- [PROBLEM DETAILS]: Return all records exactly. Nothing may be added.

(Transcribed page contents)
=====
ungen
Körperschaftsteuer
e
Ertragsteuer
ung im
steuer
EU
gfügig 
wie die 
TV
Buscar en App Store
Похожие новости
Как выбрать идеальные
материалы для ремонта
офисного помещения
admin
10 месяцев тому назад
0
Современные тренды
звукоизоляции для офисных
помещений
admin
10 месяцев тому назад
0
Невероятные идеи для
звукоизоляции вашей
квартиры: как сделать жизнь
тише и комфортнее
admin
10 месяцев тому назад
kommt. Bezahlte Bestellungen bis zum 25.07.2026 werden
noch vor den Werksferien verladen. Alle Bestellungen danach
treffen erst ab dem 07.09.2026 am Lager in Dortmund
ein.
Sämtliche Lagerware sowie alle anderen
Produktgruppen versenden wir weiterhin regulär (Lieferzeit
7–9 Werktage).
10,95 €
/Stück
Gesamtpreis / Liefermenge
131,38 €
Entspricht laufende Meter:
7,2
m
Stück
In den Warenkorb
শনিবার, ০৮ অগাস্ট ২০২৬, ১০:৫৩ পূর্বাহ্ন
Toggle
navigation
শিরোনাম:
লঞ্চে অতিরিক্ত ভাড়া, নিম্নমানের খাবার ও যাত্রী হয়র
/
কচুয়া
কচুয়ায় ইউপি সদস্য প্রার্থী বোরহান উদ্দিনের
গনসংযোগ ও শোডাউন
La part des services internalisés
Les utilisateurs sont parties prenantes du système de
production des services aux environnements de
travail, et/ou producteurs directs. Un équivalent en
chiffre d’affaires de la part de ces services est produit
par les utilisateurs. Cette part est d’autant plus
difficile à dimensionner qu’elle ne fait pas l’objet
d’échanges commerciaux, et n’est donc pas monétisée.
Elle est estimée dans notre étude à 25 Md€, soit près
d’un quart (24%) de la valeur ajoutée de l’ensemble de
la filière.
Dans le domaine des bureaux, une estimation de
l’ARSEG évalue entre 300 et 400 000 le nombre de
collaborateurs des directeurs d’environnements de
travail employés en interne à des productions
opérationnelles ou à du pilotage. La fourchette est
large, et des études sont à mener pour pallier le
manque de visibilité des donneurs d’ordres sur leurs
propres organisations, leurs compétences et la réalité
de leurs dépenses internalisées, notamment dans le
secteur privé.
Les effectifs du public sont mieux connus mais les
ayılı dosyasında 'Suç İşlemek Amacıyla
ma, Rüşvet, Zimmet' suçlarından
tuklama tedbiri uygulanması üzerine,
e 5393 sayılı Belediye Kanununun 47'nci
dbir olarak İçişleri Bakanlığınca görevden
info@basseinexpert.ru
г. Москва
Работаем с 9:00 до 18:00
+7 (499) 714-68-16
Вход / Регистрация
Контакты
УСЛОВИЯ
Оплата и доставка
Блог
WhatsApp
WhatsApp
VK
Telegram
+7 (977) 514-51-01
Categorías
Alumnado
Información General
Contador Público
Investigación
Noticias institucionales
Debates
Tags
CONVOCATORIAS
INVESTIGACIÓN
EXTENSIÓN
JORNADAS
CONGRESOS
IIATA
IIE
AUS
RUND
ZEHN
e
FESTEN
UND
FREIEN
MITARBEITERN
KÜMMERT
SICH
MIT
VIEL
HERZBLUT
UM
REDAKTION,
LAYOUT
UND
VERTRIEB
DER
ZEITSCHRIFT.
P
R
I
=====
- [EXERCISE RESPONSE]:
ungen
Körperschaftsteuer
e
Ertragsteuer
ung im
steuer
EU
gfügig 
wie die 
TV
Buscar en App Store
Похожие новости
Как выбрать идеальные
материалы для ремонта
офисного помещения
admin
10 месяцев тому назад
0
Современные тренды
звукоизоляции для офисных
помещений
admin
10 месяцев тому назад
0
Невероятные идеи для
звукоизоляции вашей
квартиры: как сделать жизнь
тише и комфортнее
admin
10 месяцев тому назад
kommt. Bezahlte Bestellungen bis zum 25.07.2026 werden
noch vor den Werksferien verladen. Alle Bestellungen danach
treffen erst ab dem 07.09.2026 am Lager in Dortmund
ein.
Sämtliche Lagerware sowie alle anderen
Produktgruppen versenden wir weiterhin regulär (Lieferzeit
7–9 Werktage).
10,95 €
/Stück
Gesamtpreis / Liefermenge
131,38 €
Entspricht laufende Meter:
7,2
m
Stück
In den Warenkorb
শনিবার, ০৮ অগাস্ট ২০২৬, ১০:৫৩ পূর্বাহ্ন
Toggle
navigation
শিরোনাম:
লঞ্চে অতিরিক্ত ভাড়া, নিম্নমানের খাবার ও যাত্রী হয়র
/
কচুয়া
কচুয়ায় ইউপি সদস্য প্রার্থী বোরহান উদ্দিনের
গনসংযোগ ও শোডাউন
La part des services internalisés
Les utilisateurs sont parties prenantes du système de
production des services aux environnements de
travail, et/ou producteurs directs. Un équivalent en
chiffre d’affaires de la part de ces services est produit
par les utilisateurs. Cette part est d’autant plus
difficile à dimensionner qu’elle ne fait pas l’objet
d’échanges commerciaux, et n’est donc pas monétisée.
Elle est estimée dans notre étude à 25 Md€, soit près
d’un quart (24%) de la valeur ajoutée de l’ensemble de
la filière.
Dans le domaine des bureaux, une estimation de
l’ARSEG évalue entre 300 et 400 000 le nombre de
collaborateurs des directeurs d’environnements de
travail employés en interne à des productions
opérationnelles ou à du pilotage. La fourchette est
large, et des études sont à mener pour pallier le
manque de visibilité des donneurs d’ordres sur leurs
propres organisations, leurs compétences et la réalité
de leurs dépenses internalisées, notamment dans le
secteur privé.
Les effectifs du public sont mieux connus mais les
ayılı dosyasında 'Suç İşlemek Amacıyla
ma, Rüşvet, Zimmet' suçlarından
tuklama tedbiri uygulanması üzerine,
e 5393 sayılı Belediye Kanununun 47'nci
dbir olarak İçişleri Bakanlığınca görevden
info@basseinexpert.ru
г. Москва
Работаем с 9:00 до 18:00
+7 (499) 714-68-16
Вход / Регистрация
Контакты
УСЛОВИЯ
Оплата и доставка
Блог
WhatsApp
WhatsApp
VK
Telegram
+7 (977) 514-51-01
Categorías
Alumnado
Información General
Contador Público
Investigación
Noticias institucionales
Debates
Tags
CONVOCATORIAS
INVESTIGACIÓN
EXTENSIÓN
JORNADAS
CONGRESOS
IIATA
IIE
AUS
RUND
ZEHN
e
FESTEN
UND
FREIEN
MITARBEITERN
KÜMMERT
SICH
MIT
VIEL
HERZBLUT
UM
REDAKTION,
LAYOUT
UND
VERTRIEB
DER
ZEITSCHRIFT.
P
R
I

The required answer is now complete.